I’ve been giving some thought, in response to a recent comment on my post “Problem Solving” from a very much appreciated supporter of my journey to know and love self.
Here is a scenario which has played out in my life recently.
X is very enjoyable and good for me, but it involves and requires the tacit support and inclusion of another person.
Y is also enjoyable, it has a very similar outcome to X, and it does not have the tacit support of another person or the inclusion of another person.
Z is me, accepting who I am and looking for ways to be present in the world, less isolated and fearful.
In recent months, gaining the support of another person for X has been complicated and difficult.
It has been easier to reach for the solution called Y, but this has had a very destructive effect on my well-being, and it has become a problem which has caused me to feel unhappy, with low moods and ashamed.
The person who needs to help me with X is very aware of Y and feels hurt at this substitute solution, which although I acknowledge its existence, I will not give a running commentary.
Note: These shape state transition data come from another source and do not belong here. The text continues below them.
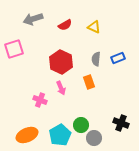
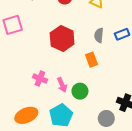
pink arrow: (61, 88) -> (62, 85), moved
green circle: (81, 125) -> (80, 91), moved
gray circle: (94, 138) -> (106, 118), moved

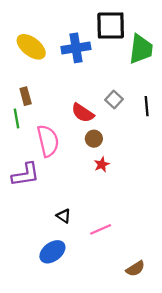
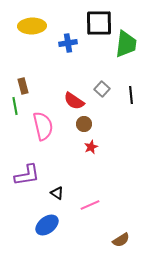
yellow ellipse: (31, 47) -> (32, 26), moved, turned -40
blue cross: (76, 48) -> (68, 43), size x0.7
purple L-shape: (26, 175) -> (27, 175), moved

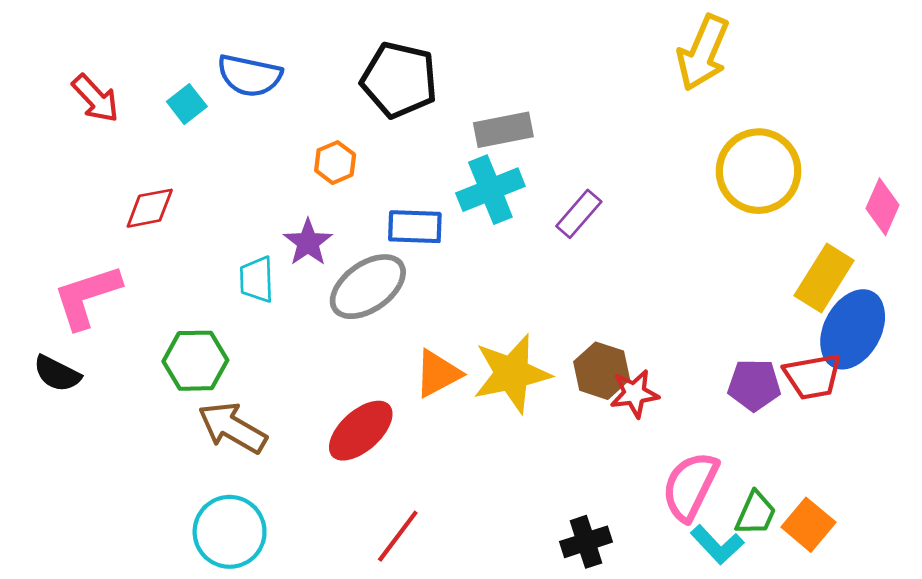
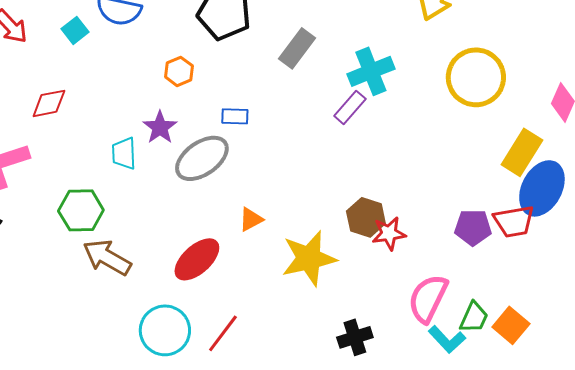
gray rectangle: (503, 130) -> (297, 48), turned -42
cyan cross: (490, 190) -> (371, 71), moved
blue rectangle: (415, 227) -> (235, 116), size x0.7
orange triangle: (438, 374) -> (251, 219), size x0.7
yellow star: (512, 374) -> (309, 258), moved
cyan circle: (230, 532) -> (165, 330), moved

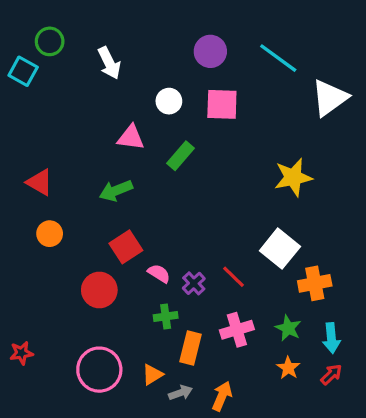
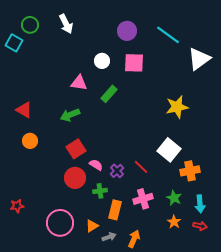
white arrow: (109, 63) -> (66, 24), moved
red circle: (99, 290) -> (75, 178), moved
red star: (21, 353) -> (17, 206), moved
red arrow: (331, 375) -> (200, 226), turned 56

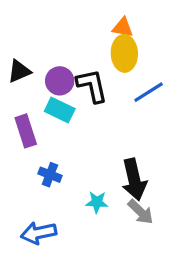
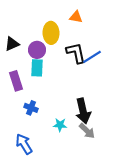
yellow ellipse: (124, 53) -> (51, 33), moved
black L-shape: (92, 86) -> (76, 53), moved
cyan rectangle: (60, 110) -> (37, 68), turned 66
blue arrow: (39, 233) -> (24, 144), turned 70

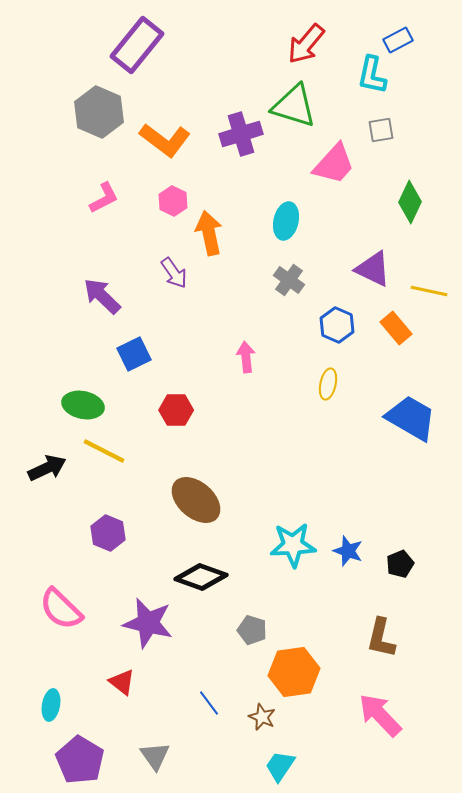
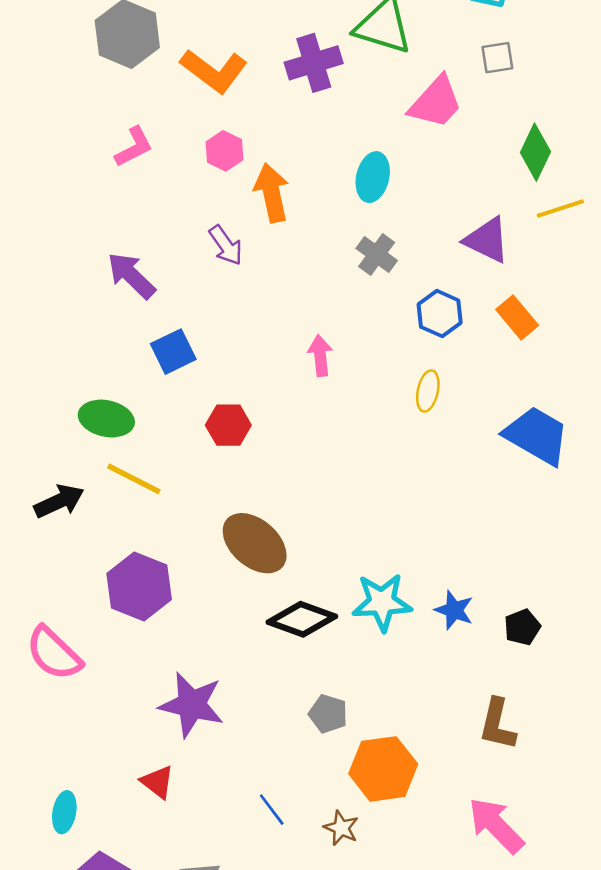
yellow line: (429, 291) -> (560, 209), moved, turned -30
purple hexagon: (108, 533) -> (139, 586), size x1.4
black diamond: (201, 577) -> (302, 619), moved
pink semicircle: (61, 609) -> (54, 653), moved

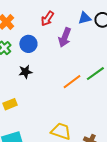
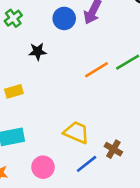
blue circle: (28, 44) -> (64, 18), moved

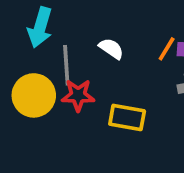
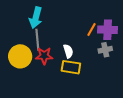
cyan arrow: (40, 27) -> (36, 18), moved
white semicircle: (111, 49) -> (68, 51), moved, turned 40

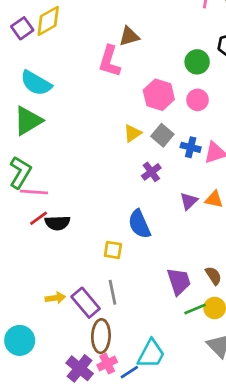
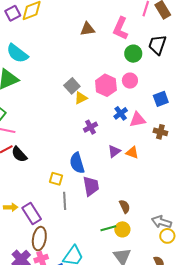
pink L-shape: (110, 61) -> (121, 28), moved
pink hexagon: (159, 95) -> (106, 85), moved
gray square: (162, 135) -> (72, 86), moved
blue cross: (191, 147) -> (121, 113), turned 32
black semicircle: (57, 223) -> (19, 154), turned 42
purple trapezoid: (179, 281) -> (91, 186), moved
gray line: (113, 292) -> (65, 201), moved

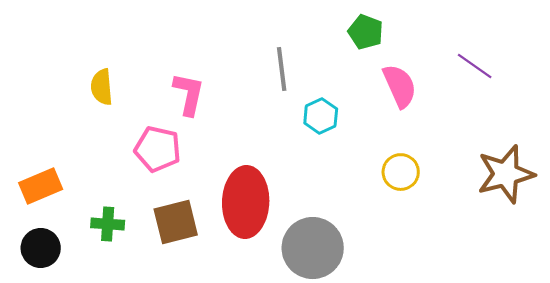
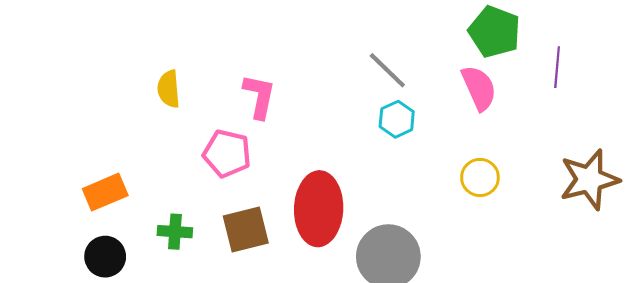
green pentagon: (366, 32) -> (495, 32), moved, size x1.4
purple line: (475, 66) -> (557, 67), turned 60
gray line: (282, 69) -> (387, 70), moved, turned -39

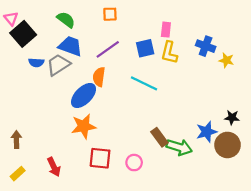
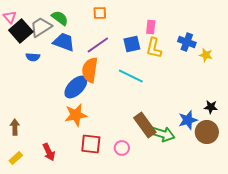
gray trapezoid: (58, 65) -> (41, 27), moved
orange semicircle: (99, 77) -> (90, 70), size x1.4
brown rectangle: (159, 137) -> (145, 125), size x1.4

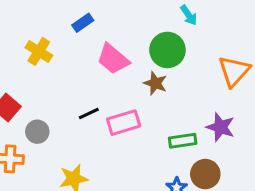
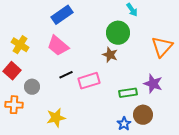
blue rectangle: (83, 23) -> (62, 15), size x1.5
yellow cross: (39, 51) -> (20, 45), moved
pink trapezoid: (113, 59) -> (58, 46), moved

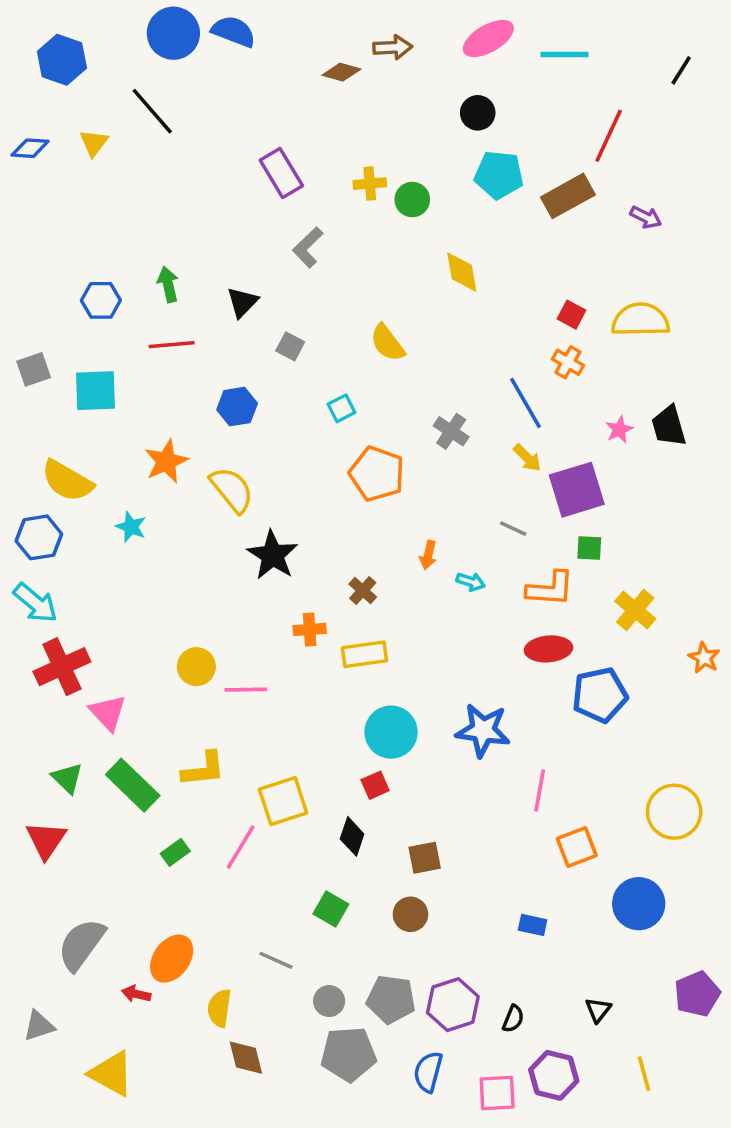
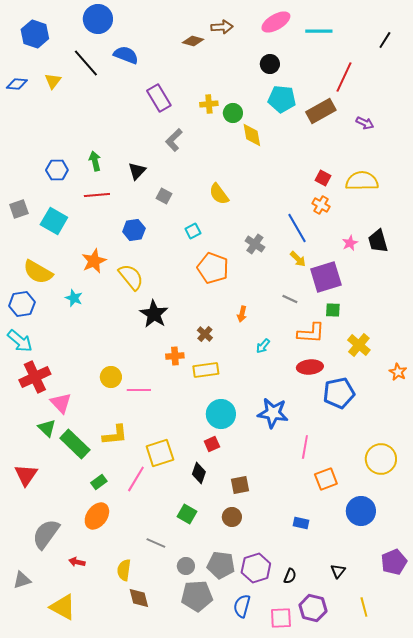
blue semicircle: (234, 31) -> (126, 55), moved
yellow diamond: (462, 272) -> (252, 135), moved
cyan square: (96, 391) -> (54, 221), turned 32
cyan arrow: (471, 582) -> (263, 346), moved, turned 112
green triangle: (67, 778) -> (47, 428), moved
orange ellipse: (172, 959) -> (97, 516), moved

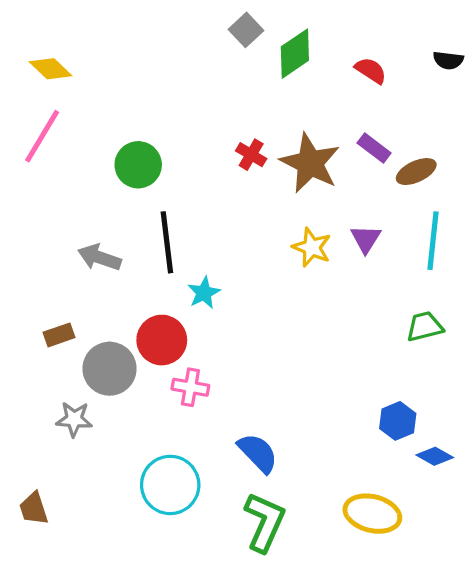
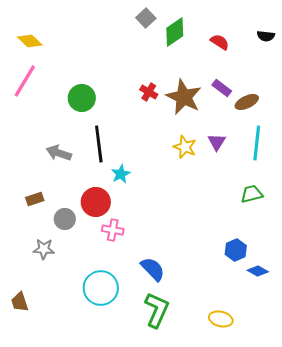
gray circle: (110, 369) -> (65, 219), size x0.7
yellow ellipse: (372, 514) -> (221, 319), moved, size x0.7

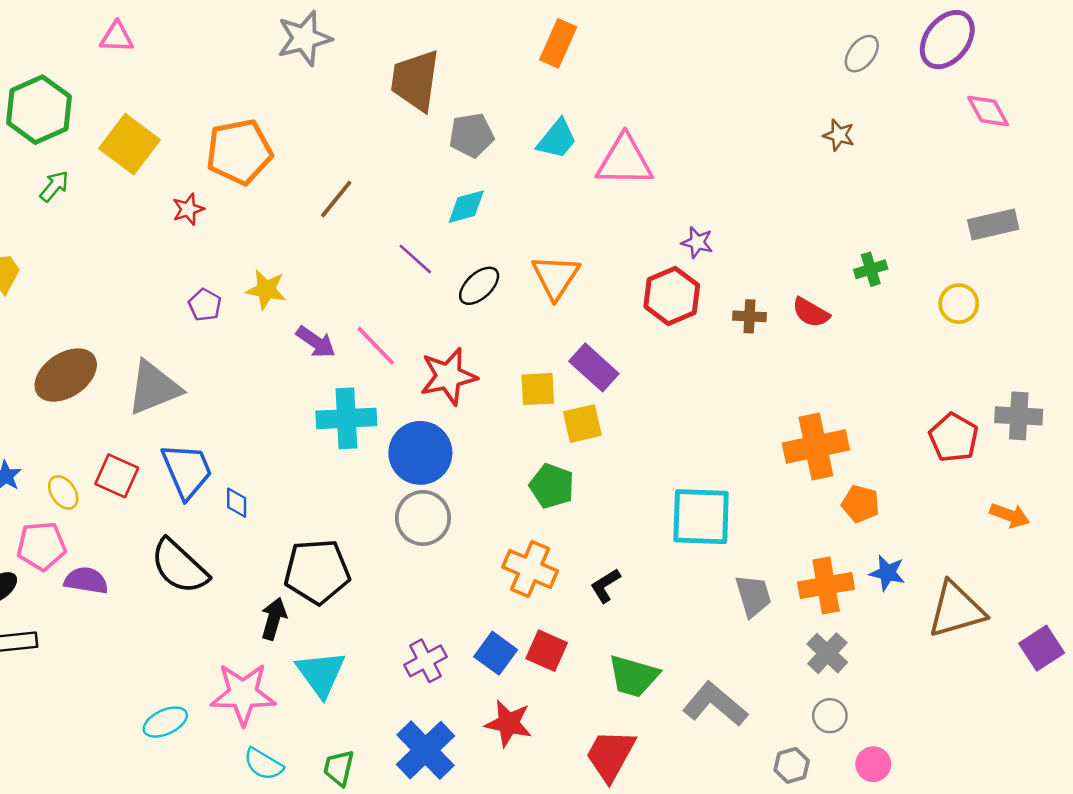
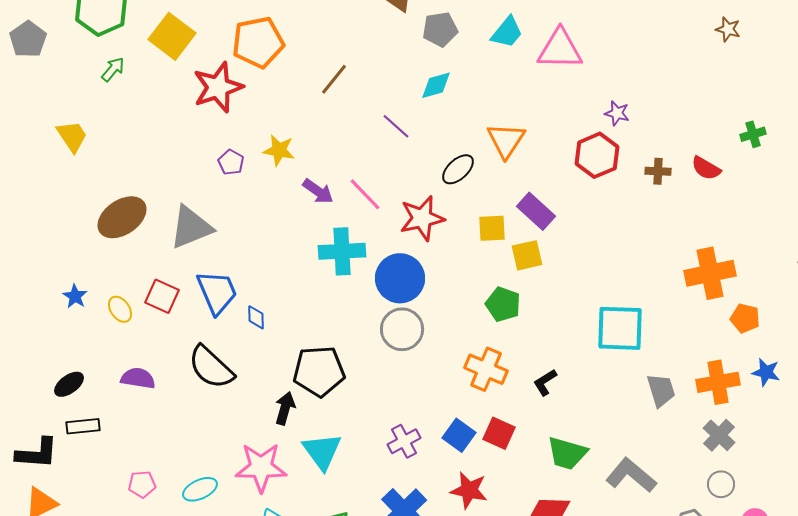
red star: (188, 209) -> (218, 87), size x2.0
black ellipse: (479, 286) -> (458, 169), moved
pink pentagon: (42, 546) -> (142, 484), moved, size x0.7

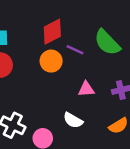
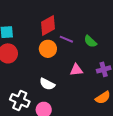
green semicircle: (107, 42) -> (90, 41), moved, size x0.6
white semicircle: (73, 120) -> (47, 84), moved

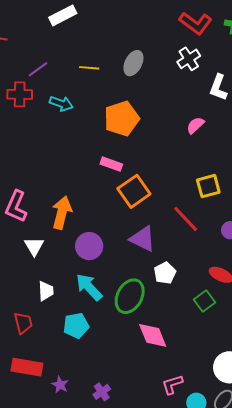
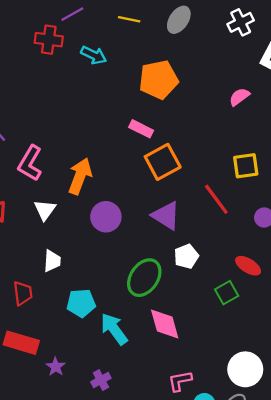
cyan arrow: (89, 287) -> (114, 329), moved

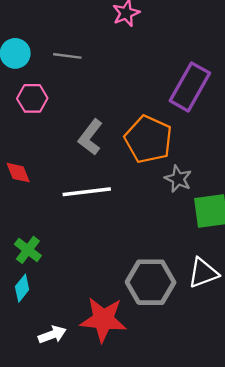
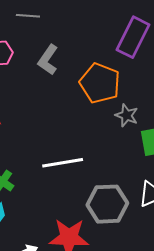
gray L-shape: (90, 137) -> (48, 60), moved
white line: (87, 192) -> (63, 163), moved

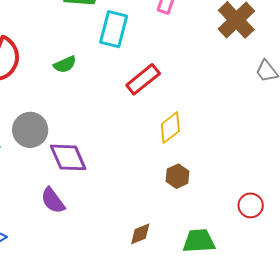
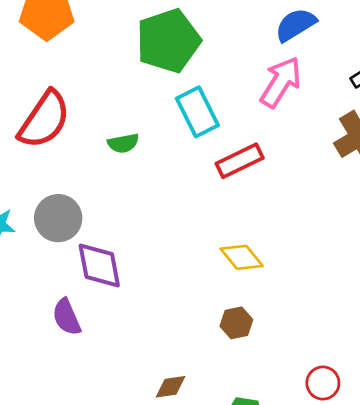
cyan rectangle: (114, 29) -> (197, 112), turned -54
red rectangle: (143, 79) -> (240, 161), moved
yellow diamond: (170, 128) -> (242, 257), turned 76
In recent weeks, I began to feel that it would be easier to give up on X and accept Y as being a reflection of being Z, but this potential solution was unlikely to provide any sense of lasting happiness, unless I made a decision to leave all possibility of X behind me for good.
In a very lucid moment in my life, after weeks of reflection I came to a resolution to invest all my energy in exclusively pursuing X.
This, is on the face of it, is a much harder choice to make, but ultimately this course of action keeps me close to another person, and in place of sorrow and despair with Y, there is a sense of hope and fulfillment and an end to isolation and fear.
This choice, means that there is a risk that Z, the person I am, is not fully integrated into the solution of X, so in the absence of Y, I was concerned that I would not be able to sustain my chosen course of action.
I decided to consult the other person involved in X and I explained the reason I had chosen X and how it was my intention to fulfill my sense of self as Z in other less destructive ways – softer, less intense ways which, through the expansion of my capacity to be all I want to be in the world, does not come at the expense of my happiness or any other person connected with me.
So, this blog is saying, I have chosen a tougher course in X, which needs the love and support of another who understands the choice I have made in giving up destructive Y, and in the solution I have not lost my identity as Z.